A Vienna ha vinto la paura
Tempo di lettura: 2 minutiIl voto postale incorona il candidato verde Alexander Van der Bellen presidente dell’Austria e ferma l’avanzata della destra. L’Europa trionfa, è il commento della stampa nostrana che ha seguito con partecipazione tali elezioni.
Certo, c’è da tirare un respiro di sollievo per l’esito, dal momento che la vittoria dell’ultradestra a Vienna, la prima in Europa di un partito di tal genere dal dopoguerra, avrebbe assunto significati simbolici non trascurabili dati i precedenti del noto imbianchino austriaco.
Resta che, se la politica europea non cambia, tale sfida è destinata a rinnovarsi altrove, con esiti imprevedibili.

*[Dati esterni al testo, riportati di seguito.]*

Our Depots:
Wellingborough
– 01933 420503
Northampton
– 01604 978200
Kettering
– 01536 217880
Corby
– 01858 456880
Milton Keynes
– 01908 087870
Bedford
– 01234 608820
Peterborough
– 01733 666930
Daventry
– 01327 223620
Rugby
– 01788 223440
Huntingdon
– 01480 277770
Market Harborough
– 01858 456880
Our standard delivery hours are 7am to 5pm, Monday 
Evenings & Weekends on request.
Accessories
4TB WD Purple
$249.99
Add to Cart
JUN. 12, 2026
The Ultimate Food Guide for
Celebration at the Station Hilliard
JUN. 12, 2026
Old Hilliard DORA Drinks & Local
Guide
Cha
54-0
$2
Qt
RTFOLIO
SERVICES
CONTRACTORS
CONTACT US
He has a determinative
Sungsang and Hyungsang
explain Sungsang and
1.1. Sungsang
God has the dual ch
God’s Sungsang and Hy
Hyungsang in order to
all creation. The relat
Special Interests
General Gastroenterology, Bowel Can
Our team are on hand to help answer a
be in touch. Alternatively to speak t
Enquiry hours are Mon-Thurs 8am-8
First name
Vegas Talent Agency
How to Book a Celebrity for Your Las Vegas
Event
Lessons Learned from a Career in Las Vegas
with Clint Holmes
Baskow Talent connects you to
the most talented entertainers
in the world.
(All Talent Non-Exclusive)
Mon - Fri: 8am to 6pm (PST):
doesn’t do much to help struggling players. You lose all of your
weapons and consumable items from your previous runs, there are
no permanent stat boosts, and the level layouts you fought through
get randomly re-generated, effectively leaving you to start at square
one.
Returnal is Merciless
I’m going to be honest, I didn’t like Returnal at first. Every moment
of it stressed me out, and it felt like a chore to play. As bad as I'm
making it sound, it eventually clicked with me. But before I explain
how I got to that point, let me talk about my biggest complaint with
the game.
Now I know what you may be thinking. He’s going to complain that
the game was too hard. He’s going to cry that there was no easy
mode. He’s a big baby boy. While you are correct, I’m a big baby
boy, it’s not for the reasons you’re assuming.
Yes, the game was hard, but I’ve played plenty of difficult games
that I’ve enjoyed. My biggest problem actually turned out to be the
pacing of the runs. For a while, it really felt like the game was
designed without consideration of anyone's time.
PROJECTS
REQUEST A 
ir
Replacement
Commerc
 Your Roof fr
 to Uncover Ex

Il problema di fondo è che ad oggi il Vecchio Continente sa produrre soltanto paura. Consegnati ai poteri forti, i partiti tradizionali, o meglio i loro attuali simulacri, hanno esautorato i propri cittadini dei diritti fondamentali della democrazia (di cui pure si ergono a difensori contro i populismi).
Anzitutto quello della sovranità, di cui parti sempre più significative vengono trasferite furtivamente a Bruxelles e ai circoli cultural-finanziari ai quali l’eurocrazia è subornata.

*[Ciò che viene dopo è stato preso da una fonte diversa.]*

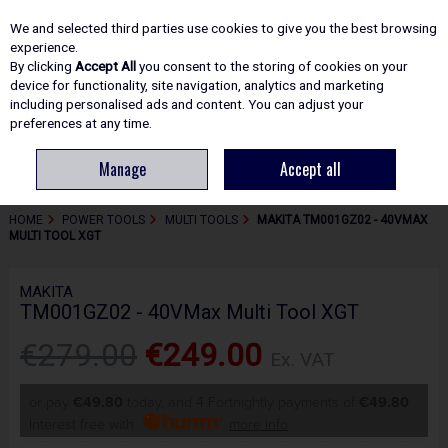
EX. VAT
INC. VAT
We and selected third parties use cookies to give you the best browsing
Skip to content
experience.
By clicking
Accept All
you consent to the storing of cookies on your
device for functionality, site navigation, analytics and marketing
including personalised ads and content. You can adjust your
Menu
Account
Search
Cart
preferences at any time.
Manage
Accept all
HOME
POWER TOOLS
MULTI TOOLS
MAKITA TM001GZ02 - 40VMAX
MULTI TOOL XGT
MAKITA
TM001GZ02 - 40VMax Multi Tool XGT
€279.00
€249.00
Ex. VAT
or pay
€49.80
today, and 4 Fortnightly payments of
€49.80
Interest free with
more info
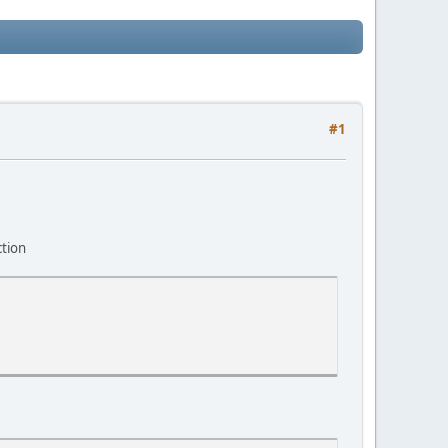
#1
ction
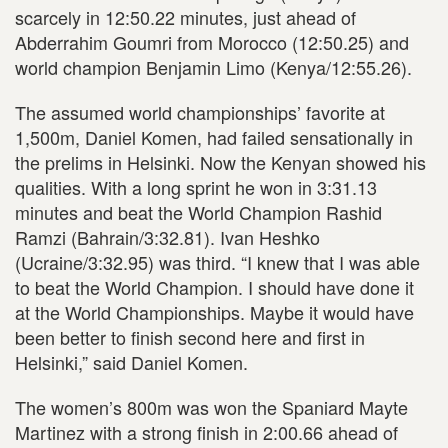
scarcely in 12:50.22 minutes, just ahead of
Abderrahim Goumri from Morocco (12:50.25) and
world champion Benjamin Limo (Kenya/12:55.26).
The assumed world championships’ favorite at
1,500m, Daniel Komen, had failed sensationally in
the prelims in Helsinki. Now the Kenyan showed his
qualities. With a long sprint he won in 3:31.13
minutes and beat the World Champion Rashid
Ramzi (Bahrain/3:32.81). Ivan Heshko
(Ucraine/3:32.95) was third. “I knew that I was able
to beat the World Champion. I should have done it
at the World Championships. Maybe it would have
been better to finish second here and first in
Helsinki,” said Daniel Komen.
The women’s 800m was won the Spaniard Mayte
Martinez with a strong finish in 2:00.66 ahead of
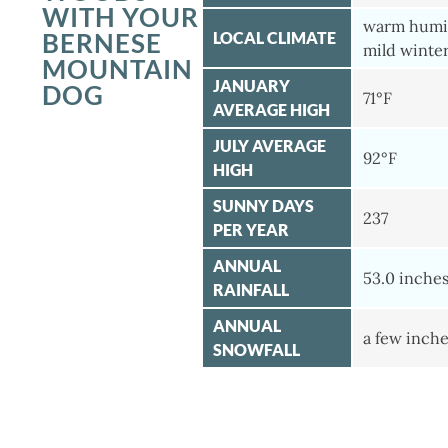
WITH YOUR
warm humi
BERNESE
LOCAL CLIMATE
mild winte
MOUNTAIN
JANUARY
DOG
71°F
AVERAGE HIGH
JULY AVERAGE
92°F
HIGH
SUNNY DAYS
237
PER YEAR
ANNUAL
53.0 inche
RAINFALL
ANNUAL
a few inch
SNOWFALL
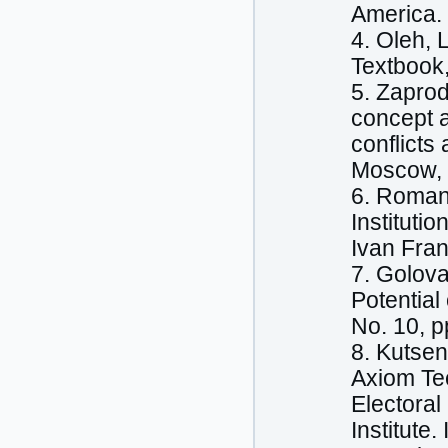
America.
4. Oleh, 
Textbook,
5. Zaprod
concept a
conflicts 
Moscow, S
6. Romany
Instituti
Ivan Fran
7. Golova
Potential
No. 10, p
8. Kutsen
Axiom Te
Electoral
Institute.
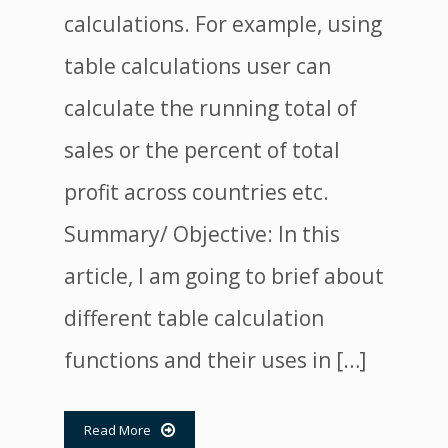
calculations. For example, using
table calculations user can
calculate the running total of
sales or the percent of total
profit across countries etc.
Summary/ Objective: In this
article, I am going to brief about
different table calculation
functions and their uses in […]
Read More

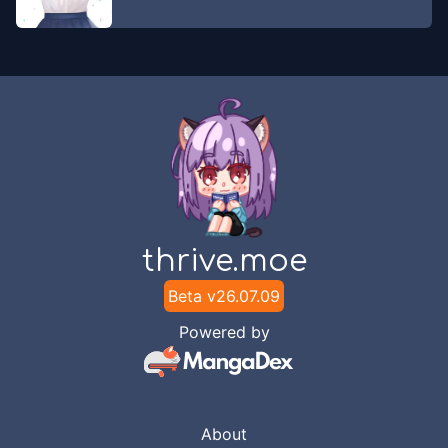
thrive.moe
Beta v
26.07.09
Powered by
About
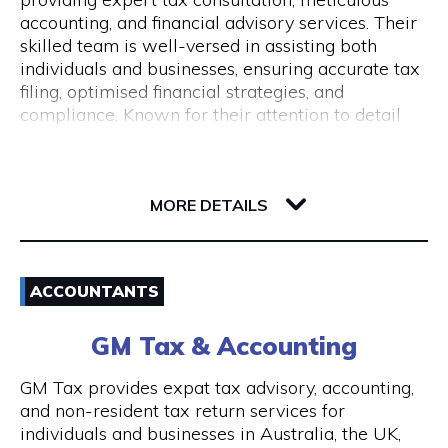
Monday to Friday 9 am to 5 pm
accounting, and financial advisory services. Their
skilled team is well-versed in assisting both
individuals and businesses, ensuring accurate tax
filing, optimised financial strategies, and
compliance. Known for their attention to detail
and commitment to client success, Pine
Accounting stands out in simplifying complex
62 Ord Street
financial matters. Conveniently located, they offer
6005 WA West Perth
wheelchair access and nearby ACROD bays to
MORE DETAILS
ensure accessibility for all. Your journey to
financial stability starts with Pine Accounting and
Email
Tax Services.
ACCOUNTANTS
(08) 6112 2726
GM Tax & Accounting
Visit Website
GM Tax provides expat tax advisory, accounting,
and non-resident tax return services for
individuals and businesses in Australia, the UK,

L’erosione del diritto di cittadinanza si accompagna a quella del benessere, in forza di un meccanismo perverso quanto “insindacabile” che sta depredando risorse da poveri e classe media per consegnarle ai ricchi.
Tutto ciò genera paura. Una paura che si somma al Terrore prodotto dalla sfida esoterica dello «scontro di civiltà», nato negli stessi ambiti cultural-finanziari occidentali (e non certo dal mondo islamico verso il quale si esercita il rifiuto populista).
Una congerie di paure che alimenta i populismi di destra.
Tale è quindi il nascosto meccanismo politico che muove l’Europa, dove i cosiddetti difensori della democrazia producono paura, e i populismi danno espressione politica a tale paura (non una risposta, ma un ambito di interlocuzione).
Un duello strano sta quindi consumando l’Europa, tra forze apparentemente opposte, ma collegate da un circolo perverso che le vede unite nel profondo.
Così anche a Vienna non ha vinto la speranza, ma la paura. Le forze “europeiste” hanno fatto leva essenzialmente sulla paura della vittoria altrui piuttosto che sui propri contenuti.
Tutto si è giocato sullo schema della demonizzazione dell’avversario, che consente di non prendere in minima considerazione le richieste e le esigenze, giuste o sbagliate che siano, dei cittadini dei quale si fanno portatori i cosiddetti populismi.
Schema pericoloso questo, perché estremizza l’avversario politico e i suoi elettori, nella speranza, sempre meno fondata, di relegare le loro richieste e le loro esigenze all’insignificanza politica.
Ed è questo il limite tragico della politica europea, chiusa in un circolo perverso dove ambiti sempre più ampi di cittadini continuano a vedersi negato ogni diritto di interlocuzione da parte della politica tradizionale. E dove i partiti storici non sanno svincolarsi dall’abbraccio mortale della Finanza, che non gli consente margini di libertà e quindi di rapporto reale con i cittadini (da qui il loro diverso populismo).
Una dinamica foriera di disastri.
Tra l’altro, presto o tardi le oligarchie cultural-finanziarie potrebbero essere tentate di abbandonare i simulacri dei partiti tradizionali per abbracciare quei populismi che l’attuale gioco politico fondato sulla paura sta rendendo sempre più estremi.
In questo modo tali oligarchie otterrebbero anche l’enorme vantaggio di conseguire il monopolio della paura. La comunità degli Stati europei nacque proprio per scongiurare tale eventualità.